[Dataset entries]
···
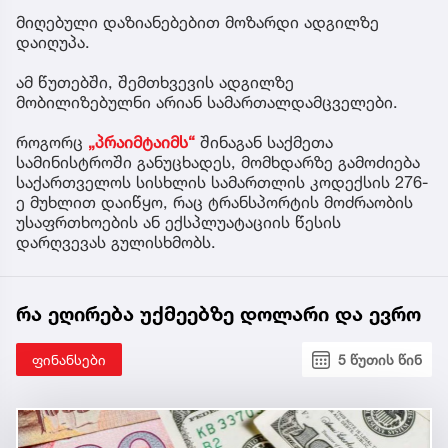
მიღებული დაზიანებებით მოზარდი ადგილზე
დაიღუპა.
ამ წუთებში, შემთხვევის ადგილზე
მობილიზებულნი არიან სამართალდამცველები.
როგორც
„პრაიმტაიმს“
შინაგან საქმეთა
სამინისტროში განუცხადეს, მომხდარზე გამოძიება
საქართველოს სისხლის სამართლის კოდექსის 276-
ე მუხლით დაიწყო, რაც ტრანსპორტის მოძრაობის
უსაფრთხოების ან ექსპლუატაციის წესის
დარღვევას გულისხმობს.
რა ეღირება უქმეებზე დოლარი და ევრო
ფინანსები
5 წუთის წინ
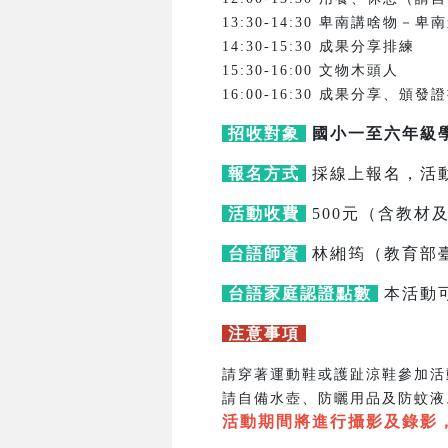
13:30-14:30 卑南講啥物－
14:30-15:30 成果分享排練
15:30-16:00 文物木頭人
16:00-16:30 成果分享、頒發
招收對象
國小一至六年級
報名方式
採線上報名，活
活動收費
500元（含教材
台語師資
林緗筠（教育部
台語家庭認證點數
本活動
注意事項
請穿著運動鞋或護趾涼鞋參加活
請自備水壺、防曬用品及防蚊液
活動期間將進行攝影及錄影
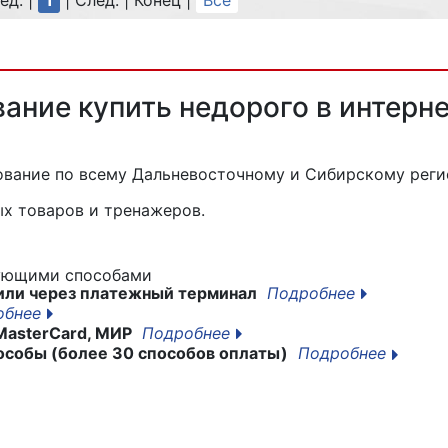
ед. |
1
| След. | Конец
|
Все
ание купить недорого в интерн
дование
по всему Дальневосточному и Сибирскому реги
х товаров и тренажеров.
дующими способами
или через платежный терминал
Подробнее
обнее
MasterCard, МИР
Подробнее
особы (более 30 способов оплаты)
Подробнее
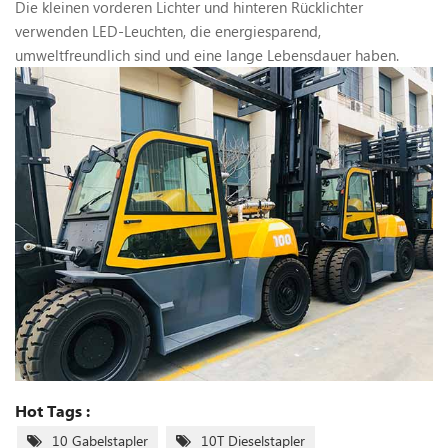
Die kleinen vorderen Lichter und hinteren Rücklichter
verwenden LED-Leuchten, die energiesparend,
umweltfreundlich sind und eine lange Lebensdauer haben.
Hot Tags :
10 Gabelstapler
10T Dieselstapler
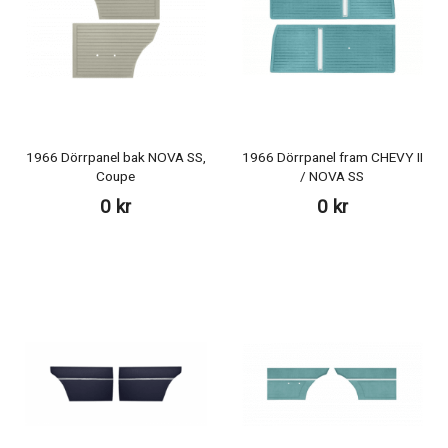
1966 Dörrpanel bak NOVA SS,
1966 Dörrpanel fram CHEVY II
Coupe
/ NOVA SS
0 kr
0 kr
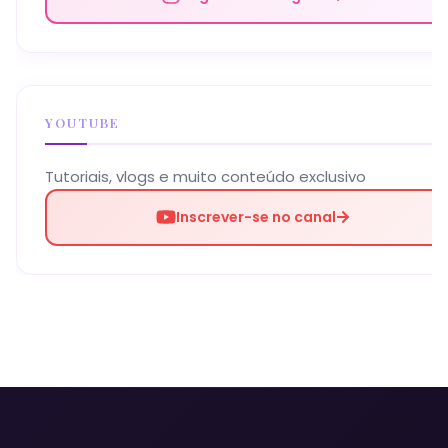
YOUTUBE
Tutoriais, vlogs e muito conteúdo exclusivo
Inscrever-se no canal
···
WHAT IS NEEDED: Type out all of the records exactly, leaving out any picture.

RESULT OF THE EXERCISE:
მიღებული დაზიანებებით მოზარდი ადგილზე
დაიღუპა.
ამ წუთებში, შემთხვევის ადგილზე
მობილიზებულნი არიან სამართალდამცველები.
როგორც
„პრაიმტაიმს“
შინაგან საქმეთა
სამინისტროში განუცხადეს, მომხდარზე გამოძიება
საქართველოს სისხლის სამართლის კოდექსის 276-
ე მუხლით დაიწყო, რაც ტრანსპორტის მოძრაობის
უსაფრთხოების ან ექსპლუატაციის წესის
დარღვევას გულისხმობს.
რა ეღირება უქმეებზე დოლარი და ევრო
ფინანსები
5 წუთის წინ
13:30-14:30 卑南講啥物－
14:30-15:30 成果分享排練
15:30-16:00 文物木頭人
16:00-16:30 成果分享、頒發
招收對象
國小一至六年級
報名方式
採線上報名，活
活動收費
500元（含教材
台語師資
林緗筠（教育部
台語家庭認證點數
本活動
注意事項
請穿著運動鞋或護趾涼鞋參加活
請自備水壺、防曬用品及防蚊液
活動期間將進行攝影及錄影
ед. |
1
| След. | Конец
|
Все
ание купить недорого в интерн
дование
по всему Дальневосточному и Сибирскому реги
х товаров и тренажеров.
дующими способами
или через платежный терминал
Подробнее
обнее
MasterCard, МИР
Подробнее
особы (более 30 способов оплаты)
Подробнее
Die kleinen vorderen Lichter und hinteren Rücklichter
verwenden LED-Leuchten, die energiesparend,
umweltfreundlich sind und eine lange Lebensdauer haben.
Hot Tags :
10 Gabelstapler
10T Dieselstapler
1966 Dörrpanel bak NOVA SS,
1966 Dörrpanel fram CHEVY II
Coupe
/ NOVA SS
0 kr
0 kr
YOUTUBE
Tutoriais, vlogs e muito conteúdo exclusivo
Inscrever-se no canal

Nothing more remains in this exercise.